Tácito, Histórias, Livro II, 46
O historiador Suetônio transcreve um discurso de teor semelhante, embora com texto diferente. Sabemos que os historiadores antigos usavam como recurso narrativo inventar discursos de pessoas célebres em momentos decisivos. Tácito é considerado um historiador mais confiável em relação às fontes, mas ele também costumava inventar discursos. O certo é que todos os historiadores que relataram esses fatos concordam que Otão se dirigiu aos soldados e fez um discurso declarando o desejo de interromper a guerra civil e tirar a própria vida, para evitar mais derramamento de sangue.
7- Morte de Otão
Após o discurso, Otão mandou queimar documentos que poderiam comprometer os seus partidários e distribuiu dinheiro para algumas pessoas. Alguns militares chegaram a ameaçar um motim, mas o imperador conseguiu demovê-los. Ele tinha a seu lado seu jovem sobrinho,Lucius Salvius Otho Cocceianus, filho de seu irmão Titiano, a quem ele tranquilizou, dizendo que não tivesse medo (de fato, o rapaz foi poupado por Vitélio e viveu até o reinado de Domiciano, quando chegou a ser Cônsul, no ano de 82 D.C.., mas, segundo consta, este imperador o teria executado pelo simples fato dele haver comemorado o aniversário de Otão).
Então, Otão retirou-se para sua tenda, despediu seus amigos e apanhou duas adagas que lhe tinham sido trazidas. Após matar a sede com um tanto de água fria, o imperador dormiu um pouco. Quando o dia 16 de abril de 69 D.C. raiou, finalmente, ele se jogou sobre uma das adagas e morreu, faltando onze dias para completar 37 anos de idade.
Em obediência às suas instruções, o cadáver de Otão foi rapidamente cremado em uma pira, sendo que, durante a cremação, alguns soldados, emocionados, cometeram suicídio. Os seus restos foram sepultados em um modesto mausoléu, contendo apenas uma inscrição com o seu nome.

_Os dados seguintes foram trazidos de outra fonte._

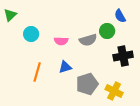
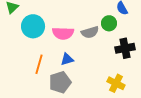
cyan circle: (31, 34) -> (33, 26), size x1.5
pink semicircle: (61, 41) -> (63, 33), size x1.5
gray pentagon: (87, 84) -> (60, 82), moved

Mesmo após a morte de Otão, seus soldados chegaram a se amotinar e obrigar o general Lucius Verginius Rufus a aceitar ser aclamado como imperador, mas este se recusou (como já havia ocorrido quando ele derrotou a rebelião de Gaius Julius Vindex).
Os soldados, então, aceitaram a realidade e enviaram uma delegação composta por alguns generais, que submeteram aos generais de Vitélio a capitulação e o reconhecimento deste como novo imperador.
De acordo com o historiador romano Cássio Dião, quarenta mil soldados pereceram nos combates em Bedríaco.
8 – Epílogo
Em 19 de abril de 69 D.C, o Senado Romano formalmente declarou Vitélio imperador. Este, quando recebeu a notícia da vitória de suas tropas e da morte da Otão, prontamente dirigiu-se para Roma, onde fez uma entrada triunfal. Os homens fortes do novo reinado eram, obviamente, os generais Caecina e Valente. O novo imperador tentou, inutilmente, como seus predecessores, contentar a ganância dos soldados, sem conseguir discipliná-los. Para isso contribuiu o comportamento desregrado e a sua falta de compostura, que naturalmente não estimulava o respeito dos militares nem o suporte por parte da elite senatorial. Como seu predecessor, Vitélio parece ter procurado demonstrar que seu reinado manteria a orientação favorável a Nero.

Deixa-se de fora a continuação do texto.